## TASK TO COMPLETE
Copy each line below as it stands, but skip any picture it contains.

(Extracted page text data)
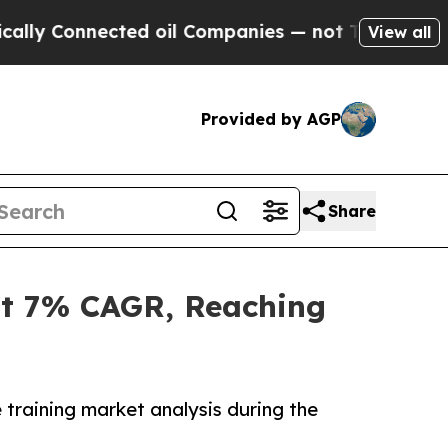
ted oil Companies — not Taxpayers — the Chance 
View all
Provided by AGP
Share
at 7% CAGR, Reaching
 training market analysis during the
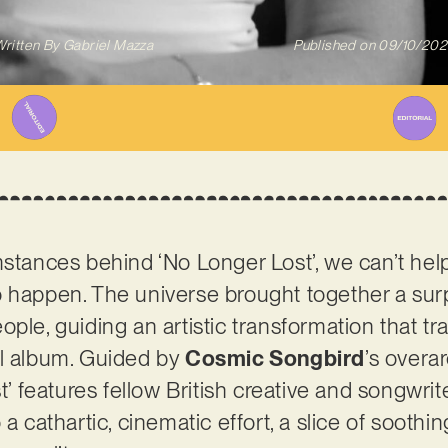
ritten By
Gabriel Mazza
Published on
09/10/202
mstances behind ‘No Longer Lost’, we can’t help
o happen. The universe brought together a sur
ple, guiding an artistic transformation that tr
al album. Guided by
Cosmic Songbird
’s overa
st’ features fellow British creative and songwrit
 a cathartic, cinematic effort, a slice of soothi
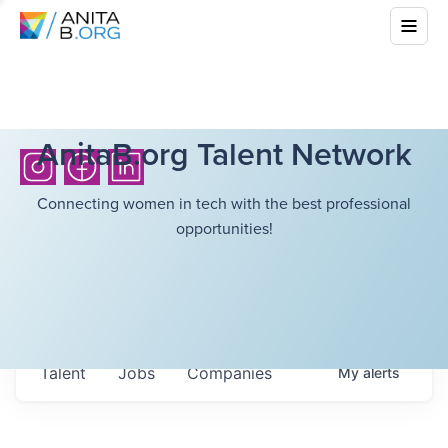
AnitaB.org Talent Network
Connecting women in tech with the best professional
opportunities!
Talent
Jobs
Companies
My
alerts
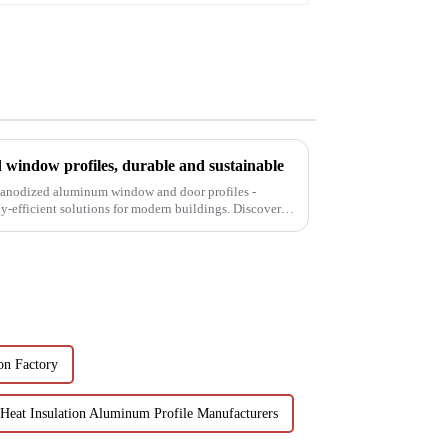
window profiles, durable and sustainable
f anodized aluminum window and door profiles -
gy-efficient solutions for modern buildings. Discover
n Factory
Heat Insulation Aluminum Profile Manufacturers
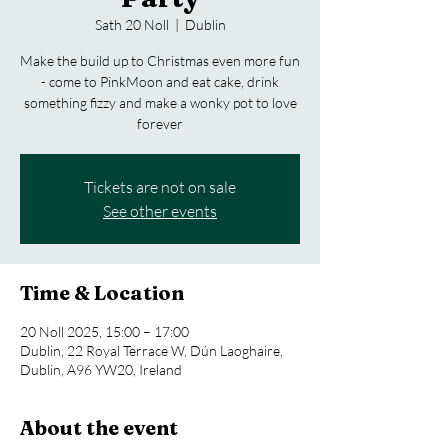
Sath 20 Noll
  |  
Dublin
Make the build up to Christmas even more fun
- come to PinkMoon and eat cake, drink
something fizzy and make a wonky pot to love
forever
Tickets are not on sale
See other events
Time & Location
20 Noll 2025, 15:00 – 17:00
Dublin, 22 Royal Terrace W, Dún Laoghaire,
Dublin, A96 YW20, Ireland
About the event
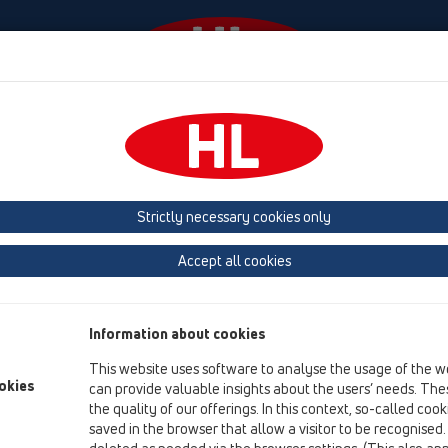
Events
Company
HL-House
Press
Conta
Products
vertical
without flange
HL606L
Strictly necessary cookies only
Product overview
Accept all cookies
15 Magnum drains
Products
Information about cookies
vertical
This website uses software to analyse the usage of the w
without flange
okies
can provide valuable insights about the users’ needs. Thes
the quality of our offerings. In this context, so-called coo
HL606L
saved in the browser that allow a visitor to be recognised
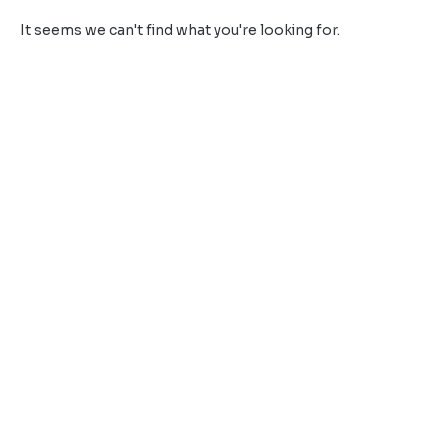
It seems we can't find what you're looking for.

## ANSWER FOR THIS EXERCISE
ted oil Companies — not Taxpayers — the Chance 
View all
Provided by AGP
Share
at 7% CAGR, Reaching
 training market analysis during the
ritten By
Gabriel Mazza
Published on
09/10/202
mstances behind ‘No Longer Lost’, we can’t help
o happen. The universe brought together a sur
ple, guiding an artistic transformation that tr
al album. Guided by
Cosmic Songbird
’s overa
st’ features fellow British creative and songwrit
 a cathartic, cinematic effort, a slice of soothi
AnitaB.org Talent Network
Connecting women in tech with the best professional
opportunities!
Talent
Jobs
Companies
My
alerts
window profiles, durable and sustainable
f anodized aluminum window and door profiles -
gy-efficient solutions for modern buildings. Discover
n Factory
Heat Insulation Aluminum Profile Manufacturers
Sath 20 Noll
  |  
Dublin
Make the build up to Christmas even more fun
- come to PinkMoon and eat cake, drink
something fizzy and make a wonky pot to love
forever
Tickets are not on sale
See other events
Time & Location
20 Noll 2025, 15:00 – 17:00
Dublin, 22 Royal Terrace W, Dún Laoghaire,
Dublin, A96 YW20, Ireland
About the event
Events
Company
HL-House
Press
Conta
Products
vertical
without flange
HL606L
Strictly necessary cookies only
Product overview
Accept all cookies
15 Magnum drains
Products
Information about cookies
vertical
This website uses software to analyse the usage of the w
without flange
okies
can provide valuable insights about the users’ needs. Thes
the quality of our offerings. In this context, so-called coo
HL606L
saved in the browser that allow a visitor to be recognised
It seems we can't find what you're looking for.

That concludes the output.